Alors face à cette évolution, comment réagit Madrid? Le drame est que le conflit basque est tombé au stade de simple variable d’ajustement de la politique intérieure espagnole, et que les intérêts de sa résolution passent après ceux de la guéguerre PSOE-PP pour le pouvoir. Visiblement, tant pour l’un que pour l’autre, c’est la surenchère dans la fermeté qui prévaut. Car s’il est bien un enseignement que l’Histoire nous a donné durant des siècles de conflits, c’est bien le fait qu’une paix durable ne peut s’obtenir par l’intransigeance et l’humiliation. De la simple querelle de cour de récréation à la catastrophe du traité de Versailles de 1919, chacun sait qu’une telle attitude et le sentiment d’injustice qu’elle induit n’appellent que désir de revanche.

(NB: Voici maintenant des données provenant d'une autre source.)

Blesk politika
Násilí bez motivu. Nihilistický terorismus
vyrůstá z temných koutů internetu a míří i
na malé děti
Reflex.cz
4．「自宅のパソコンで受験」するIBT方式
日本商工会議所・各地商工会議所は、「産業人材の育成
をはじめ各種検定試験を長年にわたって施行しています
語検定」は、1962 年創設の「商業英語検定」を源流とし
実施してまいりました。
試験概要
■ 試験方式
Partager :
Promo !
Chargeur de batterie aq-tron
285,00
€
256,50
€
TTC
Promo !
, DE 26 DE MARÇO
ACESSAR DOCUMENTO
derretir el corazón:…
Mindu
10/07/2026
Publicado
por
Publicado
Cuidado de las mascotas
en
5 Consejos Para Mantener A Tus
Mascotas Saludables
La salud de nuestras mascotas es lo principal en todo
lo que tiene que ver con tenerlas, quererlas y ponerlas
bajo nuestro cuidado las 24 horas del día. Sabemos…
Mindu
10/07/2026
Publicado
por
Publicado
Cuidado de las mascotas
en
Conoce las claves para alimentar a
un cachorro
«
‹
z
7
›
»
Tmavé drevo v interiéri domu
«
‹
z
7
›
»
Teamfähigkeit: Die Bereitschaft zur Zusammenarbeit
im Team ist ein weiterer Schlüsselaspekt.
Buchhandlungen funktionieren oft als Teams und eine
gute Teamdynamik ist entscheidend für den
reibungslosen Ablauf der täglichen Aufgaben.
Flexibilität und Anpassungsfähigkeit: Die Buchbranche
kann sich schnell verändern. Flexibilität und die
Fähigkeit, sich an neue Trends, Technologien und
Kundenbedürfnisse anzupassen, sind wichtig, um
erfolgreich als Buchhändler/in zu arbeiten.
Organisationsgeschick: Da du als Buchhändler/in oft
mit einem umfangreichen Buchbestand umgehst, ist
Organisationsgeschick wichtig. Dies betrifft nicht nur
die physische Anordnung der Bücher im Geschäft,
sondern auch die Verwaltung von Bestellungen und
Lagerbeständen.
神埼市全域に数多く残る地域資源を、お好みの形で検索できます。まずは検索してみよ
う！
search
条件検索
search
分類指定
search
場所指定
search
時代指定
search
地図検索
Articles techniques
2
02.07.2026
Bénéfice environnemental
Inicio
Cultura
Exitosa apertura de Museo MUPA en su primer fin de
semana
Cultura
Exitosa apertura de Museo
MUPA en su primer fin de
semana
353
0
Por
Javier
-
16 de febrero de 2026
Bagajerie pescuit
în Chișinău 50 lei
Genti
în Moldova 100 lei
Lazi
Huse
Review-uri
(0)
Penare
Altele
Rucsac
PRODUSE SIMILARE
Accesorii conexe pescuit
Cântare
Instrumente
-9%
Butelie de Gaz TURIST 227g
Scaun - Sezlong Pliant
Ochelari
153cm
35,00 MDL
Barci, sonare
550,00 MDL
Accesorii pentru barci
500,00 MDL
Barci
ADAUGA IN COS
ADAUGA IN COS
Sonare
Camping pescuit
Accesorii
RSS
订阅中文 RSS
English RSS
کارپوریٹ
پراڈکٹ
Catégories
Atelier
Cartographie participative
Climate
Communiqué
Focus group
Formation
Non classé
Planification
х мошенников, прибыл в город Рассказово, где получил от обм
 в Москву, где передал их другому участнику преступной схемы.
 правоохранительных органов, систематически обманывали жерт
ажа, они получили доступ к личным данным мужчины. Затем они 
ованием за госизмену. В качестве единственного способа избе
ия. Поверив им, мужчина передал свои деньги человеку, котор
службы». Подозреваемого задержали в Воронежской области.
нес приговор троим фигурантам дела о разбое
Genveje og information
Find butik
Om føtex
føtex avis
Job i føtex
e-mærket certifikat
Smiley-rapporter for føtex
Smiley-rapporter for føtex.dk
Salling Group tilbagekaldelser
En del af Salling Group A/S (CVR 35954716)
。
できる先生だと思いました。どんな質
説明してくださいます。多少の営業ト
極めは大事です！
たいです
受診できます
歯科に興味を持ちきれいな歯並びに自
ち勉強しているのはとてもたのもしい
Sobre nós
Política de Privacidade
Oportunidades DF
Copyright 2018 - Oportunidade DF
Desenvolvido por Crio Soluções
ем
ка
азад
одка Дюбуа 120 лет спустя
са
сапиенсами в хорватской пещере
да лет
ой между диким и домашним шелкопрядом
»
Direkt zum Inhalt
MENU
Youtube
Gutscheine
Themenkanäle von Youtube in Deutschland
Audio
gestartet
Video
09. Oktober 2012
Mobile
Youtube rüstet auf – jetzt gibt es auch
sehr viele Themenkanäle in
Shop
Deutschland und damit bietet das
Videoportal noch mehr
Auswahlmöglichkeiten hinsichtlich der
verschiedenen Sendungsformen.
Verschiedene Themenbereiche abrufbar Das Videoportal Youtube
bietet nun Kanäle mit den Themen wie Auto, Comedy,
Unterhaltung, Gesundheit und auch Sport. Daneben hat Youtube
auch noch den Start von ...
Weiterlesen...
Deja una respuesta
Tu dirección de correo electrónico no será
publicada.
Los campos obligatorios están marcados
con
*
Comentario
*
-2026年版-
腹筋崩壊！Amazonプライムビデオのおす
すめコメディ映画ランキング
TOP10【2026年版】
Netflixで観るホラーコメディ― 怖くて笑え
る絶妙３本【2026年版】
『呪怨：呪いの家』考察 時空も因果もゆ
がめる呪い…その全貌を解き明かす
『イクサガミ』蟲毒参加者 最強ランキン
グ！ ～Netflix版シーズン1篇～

Réformer la loi des partis
Le tribunal suprême pouvait-il légaliser «Bildu»? N’étant pas juriste, je n’en sais rien. Mais je sais qu’un nœud du problème réside dans la volonté —celle-ci politique— de réformer le fondement législatif de ces décisions, donc la loi des partis. Quel que soit le contexte, cette loi est inique; on ne combat pas une tendance politique, même jugée anti-démocratique, par moins de démocratie. Mais dans le contexte actuel, a fortiori, comment penser que le maintien dans l’illégalité de Batasuna favorisera l’adhésion de ses membres à la nouvelle ligne politique?
La situation actuelle donne un désagréable sentiment de volonté espagnole de mettre la tête sous l’eau à toute expression publique de Batasuna. En plus d’être un déni de démocratie, c’est un danger pour la recherche de la paix au Pays Basque.